Our political system isn’t entirely broken, the fundamentals and first principles are strong. There remains an opportunity to achieve significant progress in electing more representative leaders driven by integrity and desire to create a better society, and demanding transparent leadership on any and all sides of a political fence.

We can demand a fair and equal platform for policy and values-led campaigns, not scare tactics and fear campaigns, and remain aware of the media bias that plagues our platforms today. We can feel empowered in our votes, our democracy, our representation and our fairly paid taxes being distributed in ways that more strongly align with our values. We can select how we consume our media, challenge our assumptions, pressure our politicians when they don’t meet expectations.

“We know the major conditions wherein this large populace may turn upon its keepers

One: When they find a leader. This is the most volatile threat to the powerful; they must retain control of leaders.

Two: When the populace recognises its chains. Keep the populace blind and unquestioning.

Three: When the populace perceives a hope of escape from bondage. They must never even believe that escape is possible!”

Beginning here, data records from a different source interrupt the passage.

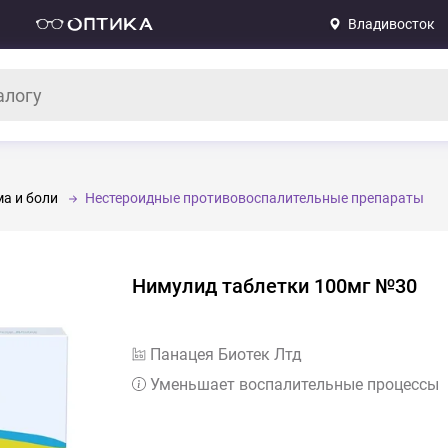
Владивосток
а и боли
Нестероидные противовоспалительные препараты
Нимулид таблетки 100мг №30
Панацея Биотек Лтд
Уменьшает воспалительные процессы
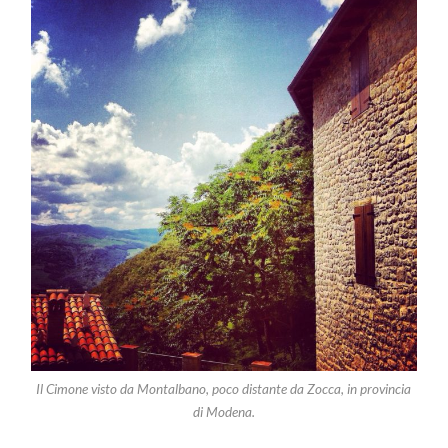
Il Cimone visto da Montalbano, poco distante da Zocca, in provincia
di Modena.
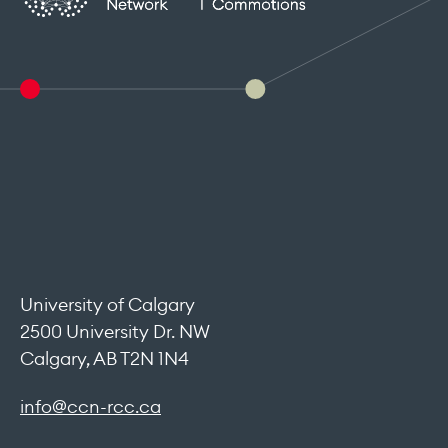
University of Calgary
2500 University Dr. NW
Calgary, AB T2N 1N4
info@ccn-rcc.ca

Jonah Hill as Chief of Staff begins to lose the veil of ‘media training’ in an address clearly separating the working class, the ruling class, and the imagined ‘them’ driving a fear-based narrative to tighten the chains, ensuring a populace malleable to the will of those wielding power, whether it be government, media, corporations that are openly designed to be profit-maximising machines. Not necessarily a bad design in and of itself, however when we do not factor in the negative externalities of environmental or social (i.e. human) cost, we face damaging incentive misalignment.

We are increasingly at Stage Three of Frank Herbert’s view, and cannot lose sight of the fact that escape is very possible, even with small adjustments to our current systems.

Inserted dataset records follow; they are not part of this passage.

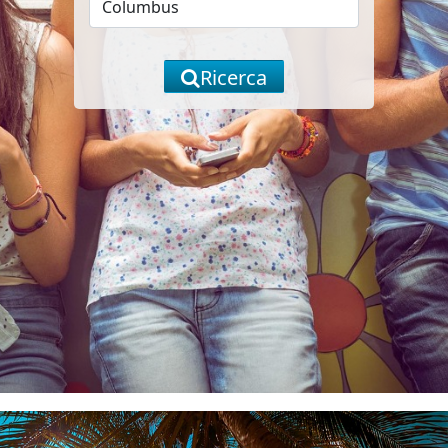
Ricerca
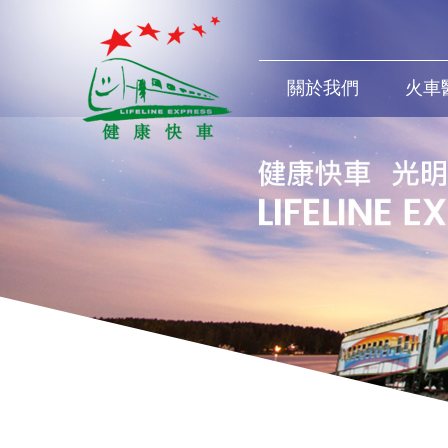
關於我們
火車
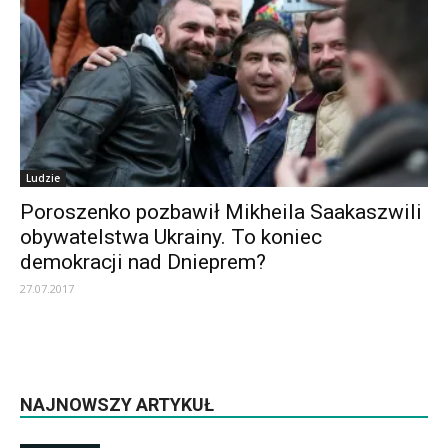
Ludzie
Poroszenko pozbawił Mikheila Saakaszwili
obywatelstwa Ukrainy. To koniec
demokracji nad Dnieprem?
27.07.2017
NAJNOWSZY ARTYKUŁ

Increased accountability through environmental and social cost reporting, carbon taxes, legislated carbon targets and tangible net zero pathways based on technically and commercially proven execution plans, would set us on a much stronger trajectory to potentially remaining within 2°C of warming, even without radical economic system change.

We can shift our focus to demanding reforms to big tech and social media, worth challenging to more ethically align big data business models with the interests of their users (us-losers). Wouldn’t we be open to regulating the attention economy like we regulated CFCs to recover the ozone layer, or imposing emissions standards on fossil fuel consumption? The path has been worn, and can be forged ahead.

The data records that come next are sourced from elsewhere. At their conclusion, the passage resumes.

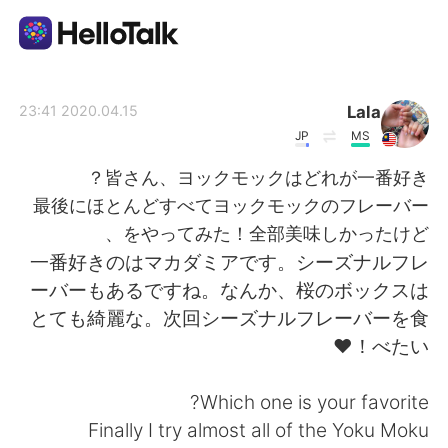
تطبيق تبادل اللغة
Lala
2020.04.15 23:41
JP
MS
AI Grammar Checker
皆さん、ヨックモックはどれが一番好き？
最後にほとんどすべてヨックモックのフレーバー
العربية
をやってみた！全部美味しかったけど、
一番好きのはマカダミアです。シーズナルフレ
ーバーもあるですね。なんか、桜のボックスは
English
简体中文
とても綺麗な。次回シーズナルフレーバーを食
べたい！❤️
繁體中文
Español
Which one is your favorite?
Français
Deutsch
Finally I try almost all of the Yoku Moku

“Peace demands solutions, but we never reach living solutions; we only work toward them. A fixed solution is, by definition, a dead solution. The trouble with peace is that it tends to punish mistakes instead of rewarding brilliance.”

“Every question, every problem doesn’t have a single correct answer. One must permit diversity. A monolith is unstable.”

The opportunity to create beyond our wildest dreams can empower us to harness entropy as a force for fun and imagination.

But what’s the meaning of it all?

“There’s no mystery about a human life. It’s not a problem to be solved, but a reality to be experienced.”

“The joy of living, its beauty is all bound up in the fact that life can surprise you.”

And so, we live in anticipation of all that remains to surprise us along the way, the joy of living to the full depths of existence within this uncertain reality.

Poetically swept up in Timothée Chalamet’s world-ending prayer, may we face whatever is to come with courage and open hearts of acceptance.

The universe is just there; that’s the only way a Fedaykin can view it and remain the master of his senses.
The universe neither threatens nor promises.
It holds things beyond our sway: the fall of a meteor, the eruption of a spiceblow, growing old and dying.
These are the realities of this universe and they must be faced regardless of how you feel about them. You cannot fend off such realities with words.
They will come at you in their own wordless way and then, then you will understand what is meant by “life and death.”
Understanding this, you will be filled with joy.